La solution consiste plutôt, à mon sens, à replacer les individus au cœur de l’entreprise. Nous avons tous des responsabilités et des compétences. Le simple fait de l’accepter permet de souligner l’importance de la collaboration et l’intelligence collective, et d’en tirer tous les bénéfices.
Ce qui passe par un peu d’introspection (bien connaître ses propres besoins et valeurs) ; beaucoup de communication, d’échanges et de feed-back ; et bien-sûr de l’écoute et de la bienveillance. Le salarié comme le manager doivent accepter la remise en question. Tout l’art du manager consiste à devancer les problèmes ou freins éventuels, en comprenant bien les moteurs de motivation du salarié, ses attentes, ses besoins, ses valeurs, et en les analysant au regard des objectifs fixés par l’entreprise.
Osez la remise en question
Entrer dans la relation à l’autre nécessite une capacité à se remettre en question soi-même. L’écoute, la sincérité, l’authenticité, le réalisme sont autant d’atouts pour adapter le management aux forces et potentiels d’amélioration de chaque collaborateur. Ce qui démarre par le fait d’accepter que si nous sommes tous différents, nous avons tous quelque chose à apporter.

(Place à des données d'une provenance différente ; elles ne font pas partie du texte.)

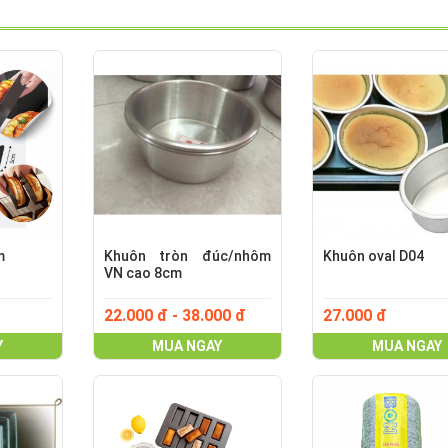
m
Khuôn tròn đúc/nhôm
Khuôn oval D04
VN cao 8cm
22.000 đ - 38.000 đ
27.000 đ
Y
MUA NGAY
MUA NGAY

Le développement personnel passe finalement bien souvent par le développement professionnel d’un individu. Et l’essentiel réside le plus souvent dans les relations que nous parvenons à construire avec nos collègues. Soigner des relations ne s’achète pas, mais s’apprend. Prendre en compte l’individu et la personne est essentiel, mais difficile. Le management peut et doit nous y aider.